[Items listed in a dataset]

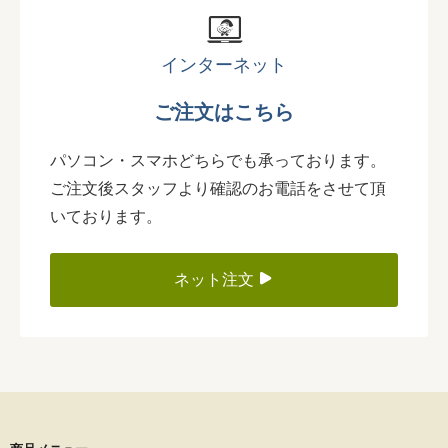
インターネット
ご注文はこちら
パソコン・スマホどちらでも承っております。
ご注文後スタッフより確認のお電話をさせて頂
いております。
ネット注文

» WHAT THE TASK ASKS
Please print every record exactly as written, without the pictures.

» FINAL ANSWER
インターネット
ご注文はこちら
パソコン・スマホどちらでも承っております。
ご注文後スタッフより確認のお電話をさせて頂
いております。
ネット注文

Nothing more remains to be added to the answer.